Abstract

Ultrastructural morphometric characteristics of basal keratinocytes in hairless mouse epidermis were analyzed statistically. The following variables were assessed: (i) low versus physiological osmolality during fixation, (ii) alterations induced by a 2-stage carcinogenesis regimen using DMBA and TPA, (iii) criteria for a cell being dark versus being clear, (iv) inter-observer variation. The results show that with low fixation osmolality most basal cells swell and become electron lucent. The few cells which apparently do not swell stand out as shrunken electron dense dark cells. Morphometrically they are more differentiated than clear cells, but do share many features with the basal cell type which appears after fixation in a buffer of physiological osmolality. Iso-osmolality during fixation seems to induce a homogeneous basal cell population of relatively electron dense cells without typical dark and clear elements. Treatment with DMBA/TPA induces not only intercellular edema and reduced desmosomal contacts, but causes injury to the plasma membrane leading to hydropic changes in the cells.
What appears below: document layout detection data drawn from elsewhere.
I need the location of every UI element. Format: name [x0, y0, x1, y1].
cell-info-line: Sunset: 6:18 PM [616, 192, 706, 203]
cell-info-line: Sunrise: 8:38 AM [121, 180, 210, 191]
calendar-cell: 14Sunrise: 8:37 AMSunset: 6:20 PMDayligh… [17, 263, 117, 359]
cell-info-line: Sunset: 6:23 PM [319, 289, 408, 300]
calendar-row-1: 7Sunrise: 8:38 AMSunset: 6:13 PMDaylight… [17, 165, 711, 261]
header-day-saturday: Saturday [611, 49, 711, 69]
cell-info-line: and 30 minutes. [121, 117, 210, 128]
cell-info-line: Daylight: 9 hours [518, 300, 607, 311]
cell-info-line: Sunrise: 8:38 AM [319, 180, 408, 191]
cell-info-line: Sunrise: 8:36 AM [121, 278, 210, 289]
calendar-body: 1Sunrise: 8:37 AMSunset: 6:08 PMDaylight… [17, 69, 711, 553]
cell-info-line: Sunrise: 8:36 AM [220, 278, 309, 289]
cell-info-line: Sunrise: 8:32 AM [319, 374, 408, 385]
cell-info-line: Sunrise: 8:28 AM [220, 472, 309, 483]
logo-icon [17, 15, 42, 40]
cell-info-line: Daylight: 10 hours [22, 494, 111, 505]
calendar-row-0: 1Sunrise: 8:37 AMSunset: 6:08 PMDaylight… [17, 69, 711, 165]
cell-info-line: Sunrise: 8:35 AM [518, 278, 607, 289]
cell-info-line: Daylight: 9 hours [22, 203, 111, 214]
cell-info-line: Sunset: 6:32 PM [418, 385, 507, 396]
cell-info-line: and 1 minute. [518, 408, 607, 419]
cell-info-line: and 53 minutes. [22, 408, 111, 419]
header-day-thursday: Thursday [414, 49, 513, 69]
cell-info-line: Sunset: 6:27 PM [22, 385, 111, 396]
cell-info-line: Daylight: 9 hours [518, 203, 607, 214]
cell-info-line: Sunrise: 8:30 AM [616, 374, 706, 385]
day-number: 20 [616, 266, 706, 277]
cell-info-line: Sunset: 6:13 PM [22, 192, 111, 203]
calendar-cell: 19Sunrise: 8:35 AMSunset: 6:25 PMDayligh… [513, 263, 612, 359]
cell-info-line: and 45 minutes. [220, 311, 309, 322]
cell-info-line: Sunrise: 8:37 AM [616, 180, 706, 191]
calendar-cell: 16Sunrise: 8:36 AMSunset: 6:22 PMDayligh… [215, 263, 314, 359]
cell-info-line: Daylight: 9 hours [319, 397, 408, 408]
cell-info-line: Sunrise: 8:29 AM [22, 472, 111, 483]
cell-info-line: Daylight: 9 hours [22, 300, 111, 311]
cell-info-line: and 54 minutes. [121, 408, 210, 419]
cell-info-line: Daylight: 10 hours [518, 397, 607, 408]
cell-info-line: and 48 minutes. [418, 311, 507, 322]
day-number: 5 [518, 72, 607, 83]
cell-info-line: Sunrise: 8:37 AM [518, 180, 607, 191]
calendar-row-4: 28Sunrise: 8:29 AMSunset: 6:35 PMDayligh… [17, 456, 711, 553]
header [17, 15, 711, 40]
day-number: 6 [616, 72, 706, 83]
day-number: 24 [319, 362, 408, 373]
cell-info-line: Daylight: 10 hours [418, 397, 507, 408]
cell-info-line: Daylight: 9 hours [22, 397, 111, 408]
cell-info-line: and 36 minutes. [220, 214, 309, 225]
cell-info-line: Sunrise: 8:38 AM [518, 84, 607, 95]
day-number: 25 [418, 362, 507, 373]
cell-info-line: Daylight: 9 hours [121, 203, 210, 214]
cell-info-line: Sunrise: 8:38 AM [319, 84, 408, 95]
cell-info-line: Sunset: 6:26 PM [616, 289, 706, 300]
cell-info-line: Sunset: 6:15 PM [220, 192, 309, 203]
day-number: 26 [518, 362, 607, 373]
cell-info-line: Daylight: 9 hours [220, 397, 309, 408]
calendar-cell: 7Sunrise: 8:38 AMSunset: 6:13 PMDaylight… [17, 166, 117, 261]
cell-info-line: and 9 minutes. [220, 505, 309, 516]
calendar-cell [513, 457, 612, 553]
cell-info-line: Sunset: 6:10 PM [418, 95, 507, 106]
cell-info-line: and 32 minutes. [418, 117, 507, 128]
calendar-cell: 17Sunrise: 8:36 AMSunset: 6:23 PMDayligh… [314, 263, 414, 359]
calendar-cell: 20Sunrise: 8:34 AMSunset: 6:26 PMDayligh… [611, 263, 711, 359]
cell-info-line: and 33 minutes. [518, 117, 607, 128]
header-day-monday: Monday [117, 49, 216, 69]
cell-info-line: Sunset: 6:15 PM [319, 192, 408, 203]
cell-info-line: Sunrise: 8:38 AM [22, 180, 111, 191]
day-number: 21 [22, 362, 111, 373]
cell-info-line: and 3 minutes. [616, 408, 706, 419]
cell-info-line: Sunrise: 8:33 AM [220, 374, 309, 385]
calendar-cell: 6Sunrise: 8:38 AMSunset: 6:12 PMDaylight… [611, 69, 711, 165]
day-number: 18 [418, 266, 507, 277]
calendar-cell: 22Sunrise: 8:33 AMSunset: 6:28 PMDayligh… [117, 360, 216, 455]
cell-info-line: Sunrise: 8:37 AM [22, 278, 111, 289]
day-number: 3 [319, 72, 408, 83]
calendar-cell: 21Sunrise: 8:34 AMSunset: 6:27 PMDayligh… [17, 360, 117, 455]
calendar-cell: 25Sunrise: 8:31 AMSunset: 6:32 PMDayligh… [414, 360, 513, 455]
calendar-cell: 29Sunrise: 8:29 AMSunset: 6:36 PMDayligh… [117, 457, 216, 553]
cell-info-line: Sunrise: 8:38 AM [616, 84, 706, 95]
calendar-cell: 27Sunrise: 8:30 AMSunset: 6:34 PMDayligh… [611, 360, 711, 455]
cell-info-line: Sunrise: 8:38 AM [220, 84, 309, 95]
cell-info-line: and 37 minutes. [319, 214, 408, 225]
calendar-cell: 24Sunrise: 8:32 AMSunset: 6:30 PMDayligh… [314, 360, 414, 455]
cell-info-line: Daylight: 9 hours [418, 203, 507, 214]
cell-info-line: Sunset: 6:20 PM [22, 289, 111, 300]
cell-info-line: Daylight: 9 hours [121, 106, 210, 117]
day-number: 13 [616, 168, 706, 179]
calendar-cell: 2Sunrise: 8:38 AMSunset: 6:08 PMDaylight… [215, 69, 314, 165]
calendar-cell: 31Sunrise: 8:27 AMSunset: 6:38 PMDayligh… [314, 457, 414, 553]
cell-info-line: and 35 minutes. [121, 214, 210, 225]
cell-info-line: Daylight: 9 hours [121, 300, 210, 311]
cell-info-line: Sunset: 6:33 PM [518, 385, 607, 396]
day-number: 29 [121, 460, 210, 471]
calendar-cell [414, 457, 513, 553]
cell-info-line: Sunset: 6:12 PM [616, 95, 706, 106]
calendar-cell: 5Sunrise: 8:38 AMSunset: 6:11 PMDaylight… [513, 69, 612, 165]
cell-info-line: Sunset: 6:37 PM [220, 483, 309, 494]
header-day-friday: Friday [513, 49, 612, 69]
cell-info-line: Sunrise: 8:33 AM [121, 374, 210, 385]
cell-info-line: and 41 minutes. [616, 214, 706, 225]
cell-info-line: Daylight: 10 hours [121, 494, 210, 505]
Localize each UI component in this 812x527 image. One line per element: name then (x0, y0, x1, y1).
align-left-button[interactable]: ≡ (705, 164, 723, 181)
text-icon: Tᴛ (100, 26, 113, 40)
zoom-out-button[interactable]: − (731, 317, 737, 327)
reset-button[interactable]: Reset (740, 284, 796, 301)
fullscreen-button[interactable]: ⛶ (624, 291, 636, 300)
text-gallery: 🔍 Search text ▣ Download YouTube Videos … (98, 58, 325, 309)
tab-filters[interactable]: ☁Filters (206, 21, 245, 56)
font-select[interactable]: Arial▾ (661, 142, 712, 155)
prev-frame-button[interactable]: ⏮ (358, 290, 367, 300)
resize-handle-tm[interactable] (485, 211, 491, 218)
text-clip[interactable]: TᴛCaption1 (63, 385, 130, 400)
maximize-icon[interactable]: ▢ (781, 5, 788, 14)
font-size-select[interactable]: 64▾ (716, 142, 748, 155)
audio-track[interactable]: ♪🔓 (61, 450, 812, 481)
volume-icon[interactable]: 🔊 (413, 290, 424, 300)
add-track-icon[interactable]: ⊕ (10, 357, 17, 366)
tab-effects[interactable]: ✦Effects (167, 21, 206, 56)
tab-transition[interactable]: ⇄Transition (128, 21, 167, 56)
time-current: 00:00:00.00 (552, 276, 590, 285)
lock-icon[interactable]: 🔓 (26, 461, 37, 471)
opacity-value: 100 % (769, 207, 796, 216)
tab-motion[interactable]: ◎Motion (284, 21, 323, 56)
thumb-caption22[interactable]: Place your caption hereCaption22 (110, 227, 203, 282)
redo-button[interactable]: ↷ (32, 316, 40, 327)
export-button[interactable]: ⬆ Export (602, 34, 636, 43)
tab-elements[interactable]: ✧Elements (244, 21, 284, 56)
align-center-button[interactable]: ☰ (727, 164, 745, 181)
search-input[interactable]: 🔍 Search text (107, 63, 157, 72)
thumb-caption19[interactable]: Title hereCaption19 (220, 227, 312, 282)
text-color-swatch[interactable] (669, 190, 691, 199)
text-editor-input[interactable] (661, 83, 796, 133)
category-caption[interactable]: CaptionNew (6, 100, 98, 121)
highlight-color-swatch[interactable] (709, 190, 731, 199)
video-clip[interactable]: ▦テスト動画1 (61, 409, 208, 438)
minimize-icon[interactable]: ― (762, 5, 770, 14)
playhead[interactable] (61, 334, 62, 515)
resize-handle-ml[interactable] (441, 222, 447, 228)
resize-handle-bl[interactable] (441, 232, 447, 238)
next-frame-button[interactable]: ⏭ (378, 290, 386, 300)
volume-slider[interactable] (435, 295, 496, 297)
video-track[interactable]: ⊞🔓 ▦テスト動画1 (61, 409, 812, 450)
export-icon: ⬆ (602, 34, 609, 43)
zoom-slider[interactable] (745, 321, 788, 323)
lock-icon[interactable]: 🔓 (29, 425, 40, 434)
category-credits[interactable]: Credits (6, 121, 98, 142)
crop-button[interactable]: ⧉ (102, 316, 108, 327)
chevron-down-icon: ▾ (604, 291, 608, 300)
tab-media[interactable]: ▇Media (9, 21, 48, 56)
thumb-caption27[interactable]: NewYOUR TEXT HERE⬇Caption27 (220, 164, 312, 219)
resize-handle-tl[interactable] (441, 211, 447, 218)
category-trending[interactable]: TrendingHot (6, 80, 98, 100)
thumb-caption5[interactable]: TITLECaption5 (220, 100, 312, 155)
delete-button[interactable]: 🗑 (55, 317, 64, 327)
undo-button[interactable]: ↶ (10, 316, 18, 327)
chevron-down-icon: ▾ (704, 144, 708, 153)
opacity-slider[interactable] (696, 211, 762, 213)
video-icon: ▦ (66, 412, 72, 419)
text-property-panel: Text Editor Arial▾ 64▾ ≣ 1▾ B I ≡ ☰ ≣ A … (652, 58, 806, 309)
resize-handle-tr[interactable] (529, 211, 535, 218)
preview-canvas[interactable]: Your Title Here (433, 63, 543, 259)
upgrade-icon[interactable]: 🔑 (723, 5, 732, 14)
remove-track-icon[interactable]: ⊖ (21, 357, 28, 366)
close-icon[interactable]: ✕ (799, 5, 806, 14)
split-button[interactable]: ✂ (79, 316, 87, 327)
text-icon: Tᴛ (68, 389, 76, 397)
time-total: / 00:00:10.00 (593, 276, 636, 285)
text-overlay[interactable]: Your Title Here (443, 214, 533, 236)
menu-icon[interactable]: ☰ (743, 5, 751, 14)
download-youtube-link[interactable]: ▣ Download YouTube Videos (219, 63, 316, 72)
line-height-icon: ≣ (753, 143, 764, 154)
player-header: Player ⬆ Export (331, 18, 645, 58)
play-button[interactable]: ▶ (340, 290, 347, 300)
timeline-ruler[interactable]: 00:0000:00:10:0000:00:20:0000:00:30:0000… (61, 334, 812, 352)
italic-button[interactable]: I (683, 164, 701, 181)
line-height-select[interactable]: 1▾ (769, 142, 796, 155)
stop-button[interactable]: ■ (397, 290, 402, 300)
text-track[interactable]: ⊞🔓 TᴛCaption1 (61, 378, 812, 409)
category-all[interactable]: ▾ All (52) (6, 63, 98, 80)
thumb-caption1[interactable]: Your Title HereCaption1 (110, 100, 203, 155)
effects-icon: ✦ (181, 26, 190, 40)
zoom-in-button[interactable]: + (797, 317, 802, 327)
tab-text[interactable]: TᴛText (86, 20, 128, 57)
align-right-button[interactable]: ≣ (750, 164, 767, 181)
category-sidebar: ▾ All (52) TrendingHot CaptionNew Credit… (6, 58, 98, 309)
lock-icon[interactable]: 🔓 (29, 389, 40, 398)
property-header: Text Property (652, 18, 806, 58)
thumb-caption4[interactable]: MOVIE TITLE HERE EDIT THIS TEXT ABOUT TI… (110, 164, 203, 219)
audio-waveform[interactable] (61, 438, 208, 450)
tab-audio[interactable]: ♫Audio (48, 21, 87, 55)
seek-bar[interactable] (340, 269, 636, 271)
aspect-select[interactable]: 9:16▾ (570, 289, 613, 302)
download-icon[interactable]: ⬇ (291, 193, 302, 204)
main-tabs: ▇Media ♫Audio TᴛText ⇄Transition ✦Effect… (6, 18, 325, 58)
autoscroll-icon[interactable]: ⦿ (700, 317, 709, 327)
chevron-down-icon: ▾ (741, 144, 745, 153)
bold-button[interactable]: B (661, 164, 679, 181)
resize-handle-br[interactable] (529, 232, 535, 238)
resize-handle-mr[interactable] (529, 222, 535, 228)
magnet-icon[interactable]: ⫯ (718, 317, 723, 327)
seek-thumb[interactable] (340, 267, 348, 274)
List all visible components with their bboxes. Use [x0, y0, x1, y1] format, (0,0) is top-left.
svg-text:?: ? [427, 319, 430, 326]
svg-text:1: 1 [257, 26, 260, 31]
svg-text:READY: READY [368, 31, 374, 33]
This general intra- and intercellular DMBA/TPA induced hydration might induce secondary compression of some of the cells, leading to an increased number of compressed dark cells. It is, however, only after fixation in low buffer osmolality that these effects of DMBA/TPA are statistically significant and clearly observable. The inter-person variation was, apart from a few instances, either not statistically significant or did not interfere with the other effects. We did not find clear arguments in favor of the view that dark cells are primitive epidermal stem cells. They seem only to reflect non-specific toxic effects of tumor promoters, which appear only under certain fixation conditions, that have been used by most authors. The results suggest that dark and clear cells are mainly a consequence of the degree of cellular hydration.